We are trying to improve the model and we have a new version of it. We actually think that successful genera are driven by a small number of mutations, and the others are just a little bit along for the ride. A related challenge is studying the genetic or statistical interaction between mutations. Perhaps Mutation 1 makes the virus fitter; maybe Mutation 2 makes it more suitable. But maybe the combination of 1 and 2 together makes it less appropriate. Those kinds of interactions are really hard to handle because the numbers are growing so fast.
How can this model help us plan our response to the pandemic?
One of the things we’re learning is that genome sequencing of emerging viruses is part of the response to an outbreak. We’re seeing a lot of genome sequencing, for example with the monkey pox outbreak that’s going on right now.
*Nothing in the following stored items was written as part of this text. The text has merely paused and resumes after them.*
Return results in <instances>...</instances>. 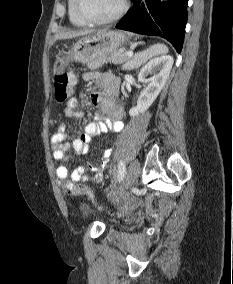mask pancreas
<instances>
[{"mask_svg": "<svg viewBox=\"0 0 233 284\" xmlns=\"http://www.w3.org/2000/svg\"><path fill=\"white\" fill-rule=\"evenodd\" d=\"M105 63H113V64L125 63V68H134L140 65V62L136 60L135 56L131 59L127 56V52L125 50H117L99 58L93 63L88 64V68L96 69L98 67H101Z\"/></svg>", "mask_w": 233, "mask_h": 284, "instance_id": "1", "label": "pancreas"}]
</instances>
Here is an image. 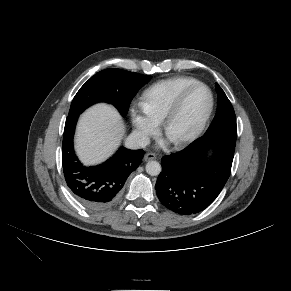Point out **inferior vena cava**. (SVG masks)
<instances>
[{
    "label": "inferior vena cava",
    "instance_id": "1",
    "mask_svg": "<svg viewBox=\"0 0 291 291\" xmlns=\"http://www.w3.org/2000/svg\"><path fill=\"white\" fill-rule=\"evenodd\" d=\"M149 144V137L140 131H133L125 141L126 147L130 149L145 148Z\"/></svg>",
    "mask_w": 291,
    "mask_h": 291
}]
</instances>
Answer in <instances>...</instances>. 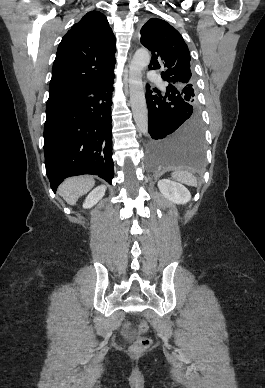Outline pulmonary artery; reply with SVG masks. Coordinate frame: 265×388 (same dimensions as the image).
<instances>
[{
  "label": "pulmonary artery",
  "mask_w": 265,
  "mask_h": 388,
  "mask_svg": "<svg viewBox=\"0 0 265 388\" xmlns=\"http://www.w3.org/2000/svg\"><path fill=\"white\" fill-rule=\"evenodd\" d=\"M149 79L152 80V82H162L163 81V76L158 75V72H149Z\"/></svg>",
  "instance_id": "1"
}]
</instances>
There is so much data that we can’t let a person search everything. We need systematic, statistical machine learning programs that help humans detect new variants. As a support tool for disease surveillance, this type of approach can be very helpful. We’re trying to automate this model so we can run it regularly and see if we can spot things to be concerned about.
We found that by modeling mutations instead of just lines, the model was smarter and faster to learn. And the faster you learn about the properties of a lineage, the more you know how concerned you should be.
I don’t think this model is a substitute for well-structured programs – such as those of governments and international organizations – for conducting disease surveillance. It is a support tool for such programs to enable them to systematically screen and rank ascending lines. I think this kind of approach will be possible in the future as the data on flu and other viruses keeps piling up.